→ Assignment: The line count for "Recents" is all that is needed: say how many lines in the listing below contain it.

→ The data:

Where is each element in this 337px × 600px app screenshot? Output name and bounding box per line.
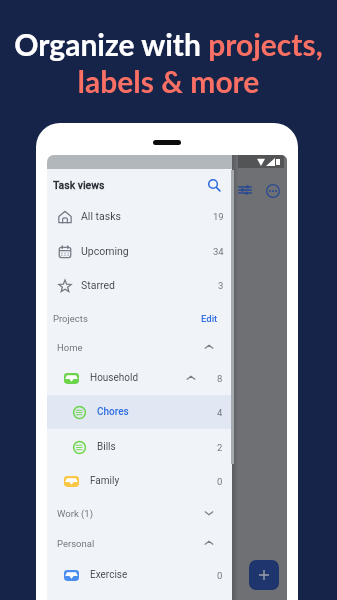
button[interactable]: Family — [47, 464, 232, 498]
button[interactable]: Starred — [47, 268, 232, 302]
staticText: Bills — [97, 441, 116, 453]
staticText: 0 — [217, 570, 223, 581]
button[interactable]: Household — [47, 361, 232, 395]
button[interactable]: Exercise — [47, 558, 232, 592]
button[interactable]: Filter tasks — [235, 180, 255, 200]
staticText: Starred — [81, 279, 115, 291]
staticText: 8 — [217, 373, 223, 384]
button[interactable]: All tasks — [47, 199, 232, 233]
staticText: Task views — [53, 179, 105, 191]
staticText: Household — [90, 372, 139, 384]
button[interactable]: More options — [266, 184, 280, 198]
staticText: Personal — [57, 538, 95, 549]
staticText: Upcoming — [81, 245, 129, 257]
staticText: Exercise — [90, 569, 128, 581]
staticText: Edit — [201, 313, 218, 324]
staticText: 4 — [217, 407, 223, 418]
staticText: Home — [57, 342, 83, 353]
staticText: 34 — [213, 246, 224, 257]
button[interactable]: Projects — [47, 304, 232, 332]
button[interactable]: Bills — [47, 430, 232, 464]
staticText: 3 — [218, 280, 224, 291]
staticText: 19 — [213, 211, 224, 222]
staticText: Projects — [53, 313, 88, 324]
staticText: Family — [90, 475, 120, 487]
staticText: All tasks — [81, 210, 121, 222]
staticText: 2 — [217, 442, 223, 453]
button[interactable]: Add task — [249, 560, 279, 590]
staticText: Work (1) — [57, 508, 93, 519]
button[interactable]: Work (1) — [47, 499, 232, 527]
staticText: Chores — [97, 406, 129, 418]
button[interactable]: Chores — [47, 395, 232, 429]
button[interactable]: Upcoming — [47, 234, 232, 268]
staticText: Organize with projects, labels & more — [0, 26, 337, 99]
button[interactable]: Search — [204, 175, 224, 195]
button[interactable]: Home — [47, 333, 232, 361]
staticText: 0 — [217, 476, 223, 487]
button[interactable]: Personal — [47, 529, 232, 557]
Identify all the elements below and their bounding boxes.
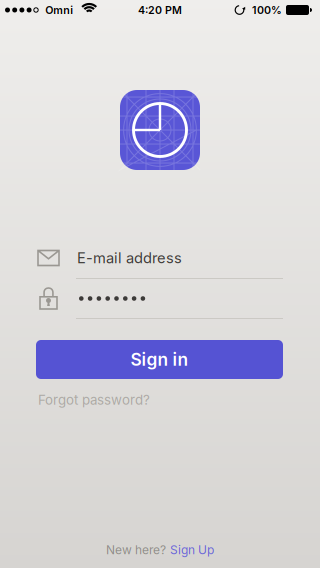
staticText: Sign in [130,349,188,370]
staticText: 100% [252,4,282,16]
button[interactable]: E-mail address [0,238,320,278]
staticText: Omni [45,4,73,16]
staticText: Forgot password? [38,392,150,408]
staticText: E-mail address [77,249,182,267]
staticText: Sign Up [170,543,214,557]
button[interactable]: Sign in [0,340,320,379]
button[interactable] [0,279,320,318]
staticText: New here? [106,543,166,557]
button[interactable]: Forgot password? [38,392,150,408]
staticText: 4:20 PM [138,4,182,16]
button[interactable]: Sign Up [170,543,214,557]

--

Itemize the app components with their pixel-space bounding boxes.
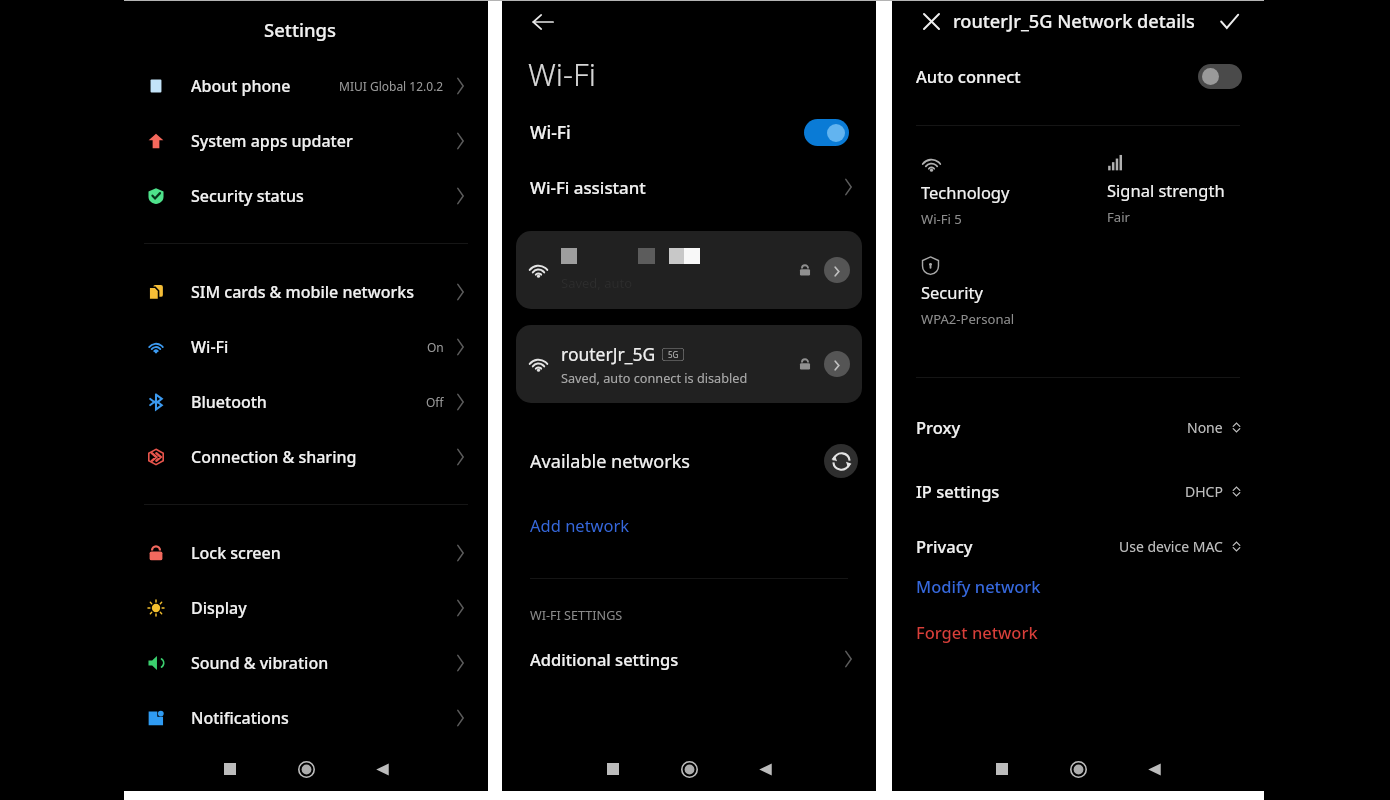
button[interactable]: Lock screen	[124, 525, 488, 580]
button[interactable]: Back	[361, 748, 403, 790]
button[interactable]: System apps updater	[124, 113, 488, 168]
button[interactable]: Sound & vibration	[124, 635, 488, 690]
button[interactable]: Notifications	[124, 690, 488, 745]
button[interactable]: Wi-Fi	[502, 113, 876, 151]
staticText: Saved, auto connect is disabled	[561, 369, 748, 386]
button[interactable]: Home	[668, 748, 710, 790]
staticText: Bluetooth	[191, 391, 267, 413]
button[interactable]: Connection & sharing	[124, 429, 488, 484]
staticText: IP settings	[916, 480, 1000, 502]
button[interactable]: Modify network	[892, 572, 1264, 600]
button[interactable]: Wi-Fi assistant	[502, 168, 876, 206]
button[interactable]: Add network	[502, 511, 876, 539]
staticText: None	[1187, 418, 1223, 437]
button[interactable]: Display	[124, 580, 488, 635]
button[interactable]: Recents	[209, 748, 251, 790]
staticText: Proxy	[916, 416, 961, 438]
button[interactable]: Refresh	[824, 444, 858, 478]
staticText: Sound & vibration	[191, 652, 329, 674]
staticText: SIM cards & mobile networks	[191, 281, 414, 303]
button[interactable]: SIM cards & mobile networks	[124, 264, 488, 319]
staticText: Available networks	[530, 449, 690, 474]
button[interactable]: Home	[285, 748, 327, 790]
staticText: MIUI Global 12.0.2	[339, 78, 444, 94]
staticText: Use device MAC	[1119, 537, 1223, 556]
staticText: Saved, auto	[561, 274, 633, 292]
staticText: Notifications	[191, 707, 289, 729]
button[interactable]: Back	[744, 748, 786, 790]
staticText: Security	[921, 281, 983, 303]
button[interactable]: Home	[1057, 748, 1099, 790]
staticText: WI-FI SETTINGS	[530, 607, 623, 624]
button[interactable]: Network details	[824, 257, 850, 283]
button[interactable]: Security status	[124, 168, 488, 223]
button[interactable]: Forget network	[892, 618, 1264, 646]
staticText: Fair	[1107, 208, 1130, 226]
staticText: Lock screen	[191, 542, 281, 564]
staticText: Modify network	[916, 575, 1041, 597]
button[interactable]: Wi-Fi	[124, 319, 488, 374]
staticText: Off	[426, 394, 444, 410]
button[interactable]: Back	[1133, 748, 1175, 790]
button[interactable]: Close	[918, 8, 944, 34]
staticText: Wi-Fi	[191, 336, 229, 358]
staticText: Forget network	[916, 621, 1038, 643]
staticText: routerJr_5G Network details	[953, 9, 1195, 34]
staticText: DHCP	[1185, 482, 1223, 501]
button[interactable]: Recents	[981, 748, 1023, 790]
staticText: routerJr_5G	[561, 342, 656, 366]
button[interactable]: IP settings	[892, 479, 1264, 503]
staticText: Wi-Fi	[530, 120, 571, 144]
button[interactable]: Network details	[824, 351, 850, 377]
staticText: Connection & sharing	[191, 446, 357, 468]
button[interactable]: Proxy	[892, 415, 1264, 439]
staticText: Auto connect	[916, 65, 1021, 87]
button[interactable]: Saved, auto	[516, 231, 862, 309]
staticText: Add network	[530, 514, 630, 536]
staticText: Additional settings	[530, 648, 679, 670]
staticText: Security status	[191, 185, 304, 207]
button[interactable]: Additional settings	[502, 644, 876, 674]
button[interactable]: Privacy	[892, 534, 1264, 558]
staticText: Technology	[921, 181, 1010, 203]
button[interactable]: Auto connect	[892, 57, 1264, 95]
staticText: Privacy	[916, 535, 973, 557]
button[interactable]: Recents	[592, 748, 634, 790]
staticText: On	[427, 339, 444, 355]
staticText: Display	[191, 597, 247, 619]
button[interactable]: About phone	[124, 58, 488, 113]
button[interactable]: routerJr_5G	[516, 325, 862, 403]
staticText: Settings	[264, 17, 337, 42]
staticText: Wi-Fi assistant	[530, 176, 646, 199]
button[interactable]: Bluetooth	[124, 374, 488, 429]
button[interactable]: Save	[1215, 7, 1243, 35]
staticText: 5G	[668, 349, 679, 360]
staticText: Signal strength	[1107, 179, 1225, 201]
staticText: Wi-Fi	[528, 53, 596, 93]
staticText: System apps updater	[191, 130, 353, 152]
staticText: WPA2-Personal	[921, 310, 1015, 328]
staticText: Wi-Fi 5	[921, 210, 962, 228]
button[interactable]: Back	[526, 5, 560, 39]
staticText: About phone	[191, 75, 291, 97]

→ Problem solution: 3